_Directions_
Could you transcribe every record below exactly as written, leaving out any pictures?

Dataset entries:
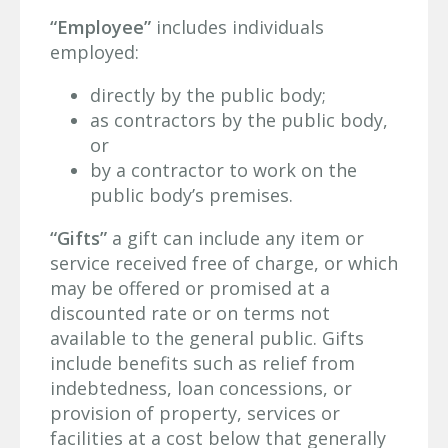
“Employee”
includes individuals
employed:
directly by the public body;
as contractors by the public body,
or
by a contractor to work on the
public body’s premises.
“Gifts”
a gift can include any item or
service received free of charge, or which
may be offered or promised at a
discounted rate or on terms not
available to the general public. Gifts
include benefits such as relief from
indebtedness, loan concessions, or
provision of property, services or
facilities at a cost below that generally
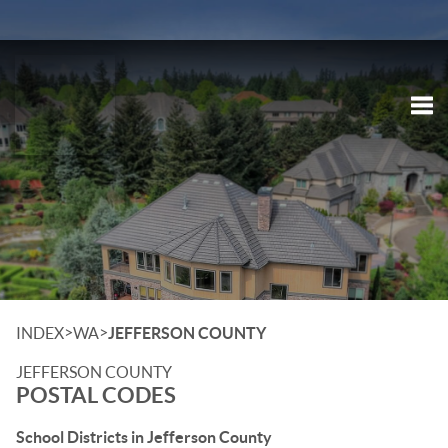
Tog
>
>
INDEX
WA
JEFFERSON COUNTY
JEFFERSON COUNTY
POSTAL CODES
School Districts in Jefferson County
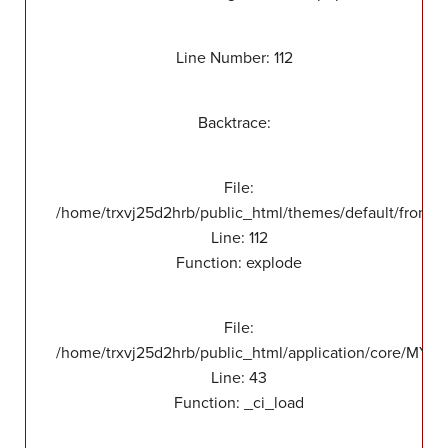
Line Number: 112
Backtrace:
File:
/home/trxvj25d2hrb/public_html/themes/default/front/v
Line: 112
Function: explode
File:
/home/trxvj25d2hrb/public_html/application/core/MY_
Line: 43
Function: _ci_load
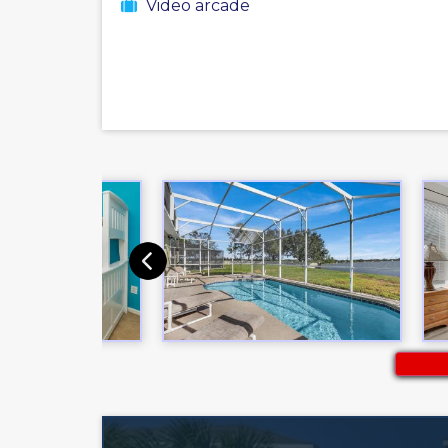
Video arcade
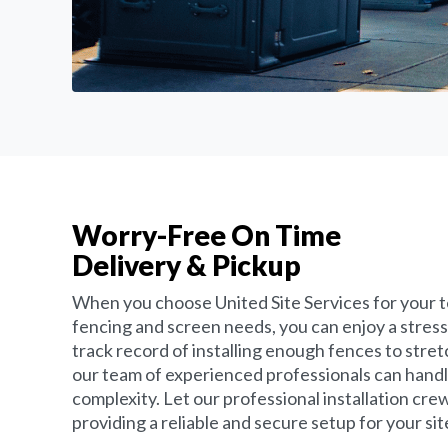
Worry-Free On Time
Delivery & Pickup
When you choose United Site Services for your 
fencing and screen needs, you can enjoy a stress
track record of installing enough fences to stret
our team of experienced professionals can handle 
complexity. Let our professional installation crew
providing a reliable and secure setup for your sit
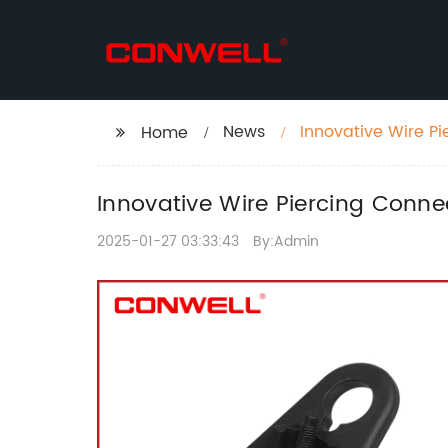
News
Innovative Wire Pi
Home
Innovative Wire Piercing Conne
2025-01-27 03:33:43
By:Admin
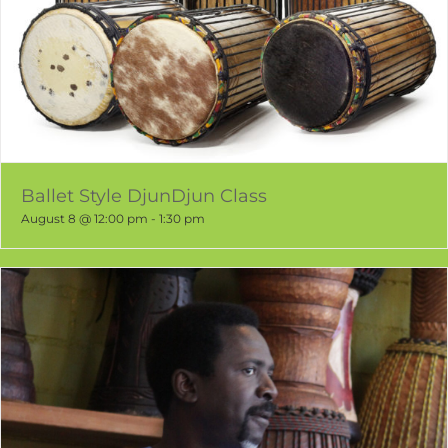
Ballet Style DjunDjun Class
August 8 @ 12:00 pm
-
1:30 pm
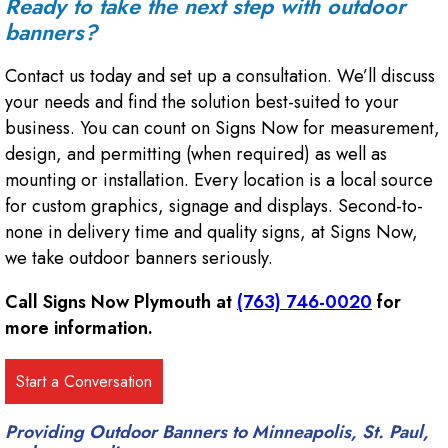
Ready to take the next step with outdoor
banners?
Contact us today and set up a consultation. We’ll discuss
your needs and find the solution best-suited to your
business. You can count on Signs Now for measurement,
design, and permitting (when required) as well as
mounting or installation. Every location is a local source
for custom graphics, signage and displays. Second-to-
none in delivery time and quality signs, at Signs Now,
we take outdoor banners seriously.
Call Signs Now Plymouth at
(763) 746-0020
for
more information.
Providing Outdoor Banners to Minneapolis, St. Paul,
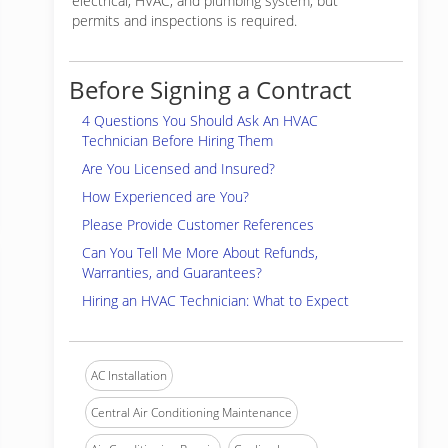
electrical, HVAC, and plumbing system, but
permits and inspections is required.
Before Signing a Contract
4 Questions You Should Ask An HVAC
Technician Before Hiring Them
Are You Licensed and Insured?
How Experienced are You?
Please Provide Customer References
Can You Tell Me More About Refunds,
Warranties, and Guarantees?
Hiring an HVAC Technician: What to Expect
AC Installation
Central Air Conditioning Maintenance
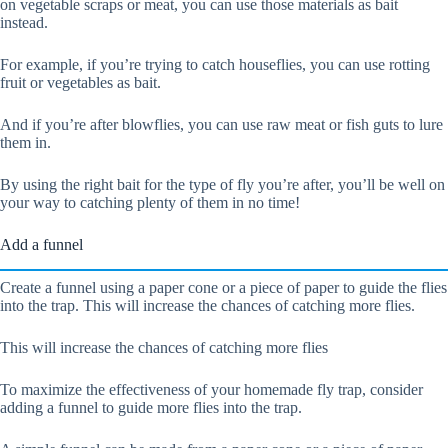
on vegetable scraps or meat, you can use those materials as bait
instead.
For example, if you’re trying to catch houseflies, you can use rotting
fruit or vegetables as bait.
And if you’re after blowflies, you can use raw meat or fish guts to lure
them in.
By using the right bait for the type of fly you’re after, you’ll be well on
your way to catching plenty of them in no time!
Add a funnel
Create a funnel using a paper cone or a piece of paper to guide the flies
into the trap. This will increase the chances of catching more flies.
This will increase the chances of catching more flies
To maximize the effectiveness of your homemade fly trap, consider
adding a funnel to guide more flies into the trap.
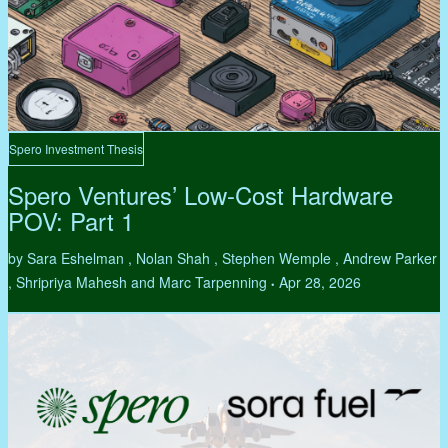
Spero Investment Thesis
Spero Ventures’ Low-Cost Hardware
POV: Part 1
by Sara Eshelman , Nolan Shah , Stephen Wemple , Andrew Parker
, Shripriya Mahesh and Marc Tarpenning
Apr 28, 2026
•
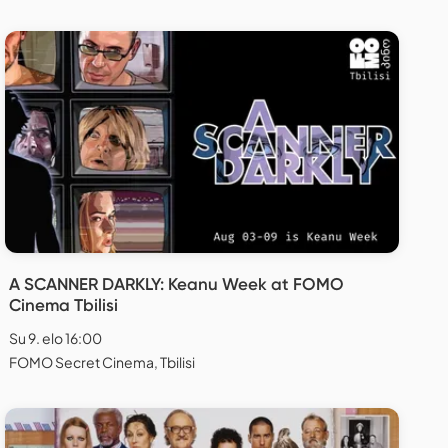
A SCANNER DARKLY: Keanu Week at FOMO
Cinema Tbilisi
Su 9. elo 16:00
FOMO Secret Cinema, Tbilisi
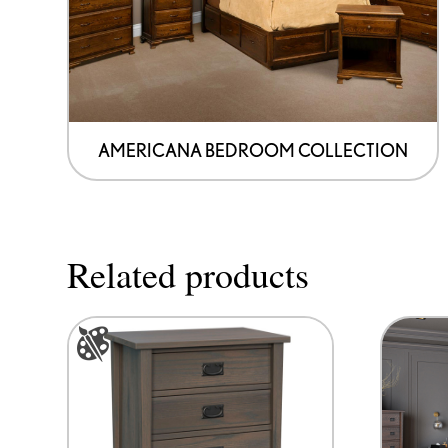
AMERICANA BEDROOM COLLECTION
Related products
This
product
has
options
that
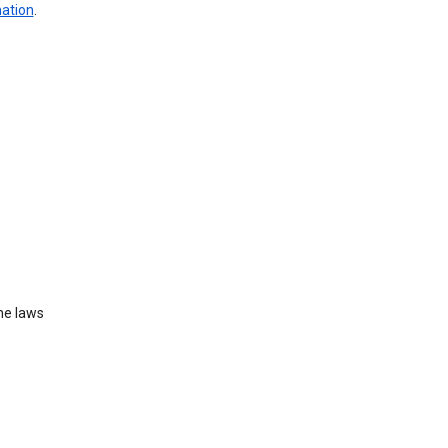
mation
.
he laws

_Exercise answer_
“Employee”
includes individuals
employed:
directly by the public body;
as contractors by the public body,
or
by a contractor to work on the
public body’s premises.
“Gifts”
a gift can include any item or
service received free of charge, or which
may be offered or promised at a
discounted rate or on terms not
available to the general public. Gifts
include benefits such as relief from
indebtedness, loan concessions, or
provision of property, services or
facilities at a cost below that generally
Tog
>
>
INDEX
WA
JEFFERSON COUNTY
JEFFERSON COUNTY
POSTAL CODES
School Districts in Jefferson County
Line Number: 112
Backtrace:
File:
/home/trxvj25d2hrb/public_html/themes/default/front/v
Line: 112
Function: explode
File:
/home/trxvj25d2hrb/public_html/application/core/MY_
Line: 43
Function: _ci_load
Video arcade
Worry-Free On Time
Delivery & Pickup
When you choose United Site Services for your 
fencing and screen needs, you can enjoy a stress
track record of installing enough fences to stret
our team of experienced professionals can handle 
complexity. Let our professional installation crew
providing a reliable and secure setup for your sit
News
Innovative Wire Pi
Home
Innovative Wire Piercing Conne
2025-01-27 03:33:43
By:Admin
Ballet Style DjunDjun Class
August 8 @ 12:00 pm
-
1:30 pm
Ready to take the next step with outdoor
banners?
Contact us today and set up a consultation. We’ll discuss
your needs and find the solution best-suited to your
business. You can count on Signs Now for measurement,
design, and permitting (when required) as well as
mounting or installation. Every location is a local source
for custom graphics, signage and displays. Second-to-
none in delivery time and quality signs, at Signs Now,
we take outdoor banners seriously.
Call Signs Now Plymouth at
(763) 746-0020
for
more information.
Providing Outdoor Banners to Minneapolis, St. Paul,
electrical, HVAC, and plumbing system, but
permits and inspections is required.
Before Signing a Contract
4 Questions You Should Ask An HVAC
Technician Before Hiring Them
Are You Licensed and Insured?
How Experienced are You?
Please Provide Customer References
Can You Tell Me More About Refunds,
Warranties, and Guarantees?
Hiring an HVAC Technician: What to Expect
AC Installation
Central Air Conditioning Maintenance
on vegetable scraps or meat, you can use those materials as bait
instead.
For example, if you’re trying to catch houseflies, you can use rotting
fruit or vegetables as bait.
And if you’re after blowflies, you can use raw meat or fish guts to lure
them in.
By using the right bait for the type of fly you’re after, you’ll be well on
your way to catching plenty of them in no time!
Add a funnel
Create a funnel using a paper cone or a piece of paper to guide the flies
into the trap. This will increase the chances of catching more flies.
This will increase the chances of catching more flies
To maximize the effectiveness of your homemade fly trap, consider
adding a funnel to guide more flies into the trap.
Spero Investment Thesis
Spero Ventures’ Low-Cost Hardware
POV: Part 1
by Sara Eshelman , Nolan Shah , Stephen Wemple , Andrew Parker
, Shripriya Mahesh and Marc Tarpenning
Apr 28, 2026
•
A SCANNER DARKLY: Keanu Week at FOMO
Cinema Tbilisi
Su 9. elo 16:00
FOMO Secret Cinema, Tbilisi
AMERICANA BEDROOM COLLECTION
Related products
This
product
has
options
that
mation
.
he laws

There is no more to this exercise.